Case studies:
The ITOM framework in action
Note: ManageEngine uses a wide range of tools for its ITOM framework. To simplify the concepts, we left out the specific names of the tools in this section. However, if you would like to know the names of the tools we use, refer to the "Glossary of tools" section at the very end of this e-book.
Case study 1:
Navigating network traffic
Scenario: A set of users is consuming too much bandwidth. They are downloading too much data within a short period.
1. Setting up a monitoring apparatus
Our bandwidth monitoring tool scans each port to understand the excess consumption.
2. Managing everyday operations
Alerts are configured to let shift technicians know when the consumption crosses threshold values.
3. Maintaining a stable ITOM environment
The technicians receive guidelines from our experienced IT leaders on handling specific requirements and exceptions.
First, to understand the issue better, we use our bandwidth monitoring tool to know the bandwidth consumption. The tool scans each port and retrieves details such as the users connected to each port, what sites they visited, and how much bandwidth they consumed. We gather this information at every user level and at every switch level. We analyze the consumption by a user or device to understand the issue better.
Next, once we have enough information about this anomaly, we use configured alerts to ensure that the technicians working during that shift are aware that the bandwidth consumption has crossed threshold values. ZAC has features that allow us to send customized notifications based on configured alerts.

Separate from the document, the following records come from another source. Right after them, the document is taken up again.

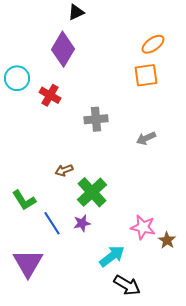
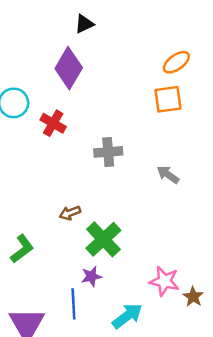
gray arrow: (146, 138) -> (168, 175), turned 60
green L-shape: (24, 200) -> (22, 249), turned -95
blue line: (52, 223) -> (73, 304), moved, turned 30

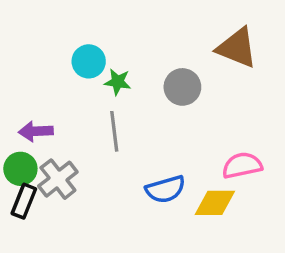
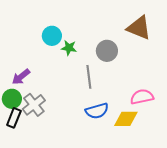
purple arrow: (36, 131) -> (21, 77), turned -36
gray line: (114, 131) -> (89, 77), moved

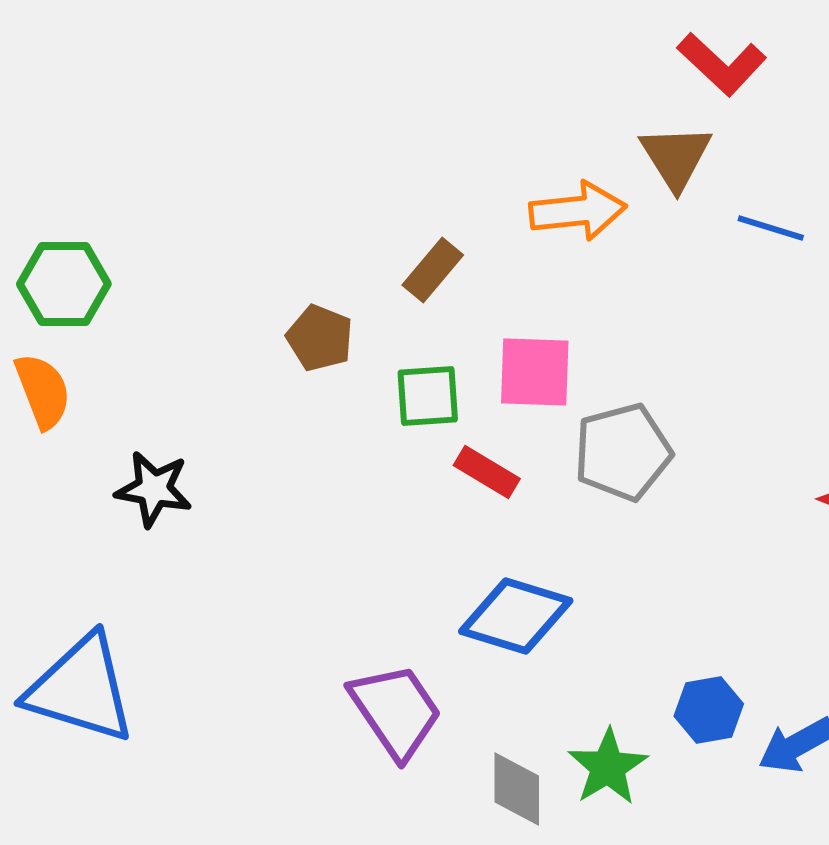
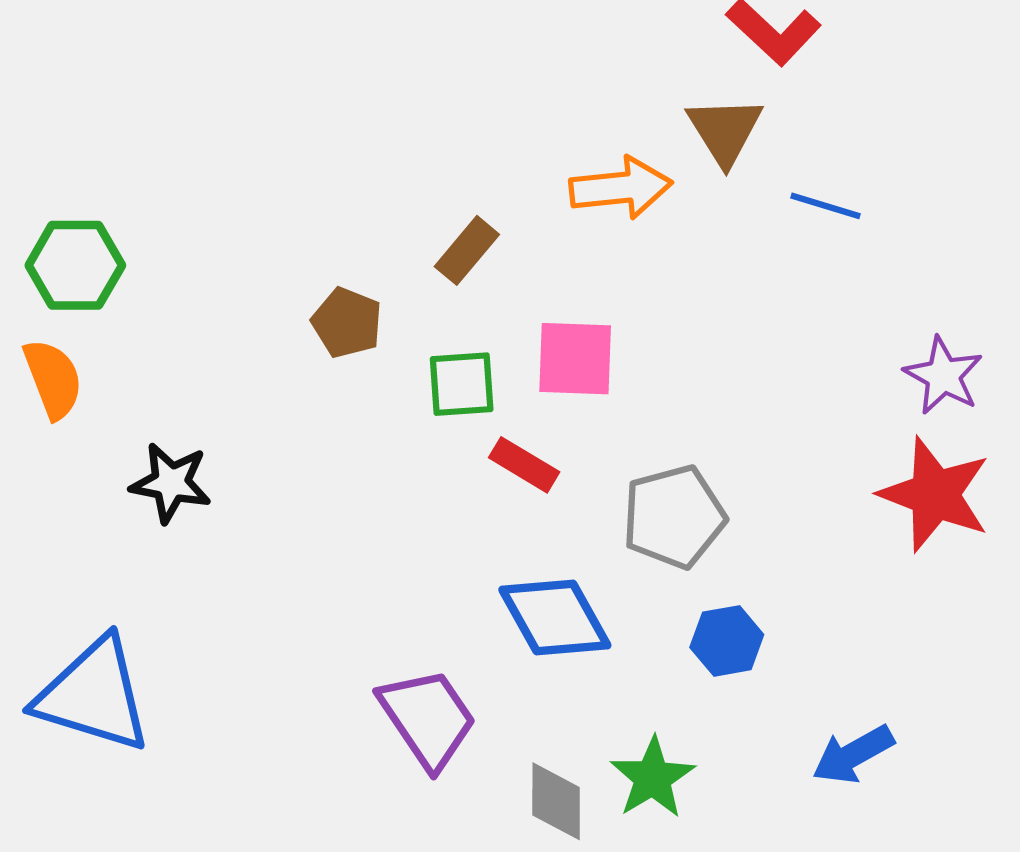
gray pentagon: (623, 452) -> (674, 517), moved
blue diamond: (516, 616) -> (555, 618), turned 44
blue hexagon: (709, 710) -> (727, 641), moved

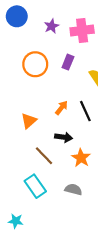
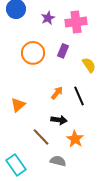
orange triangle: (29, 121) -> (18, 105), moved
cyan rectangle: (35, 186) -> (16, 165), moved
gray semicircle: (73, 189) -> (58, 161), moved

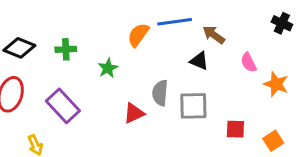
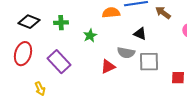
orange semicircle: (138, 35) -> (111, 13), turned 48
black triangle: (199, 61) -> (140, 34), moved
gray semicircle: (160, 93) -> (126, 53), turned -84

Finally, our ITOM support technicians decide how to fix this anomaly. They may enforce firewall restrictions on a specific site, do traffic shaping for a specific user, or allow the bandwidth consumption to go on by diverting it to another ISP that has greater bandwidth. For instance, if the users are testing a set of tools or working on an important project release on tight deadlines, they might need that extra bandwidth.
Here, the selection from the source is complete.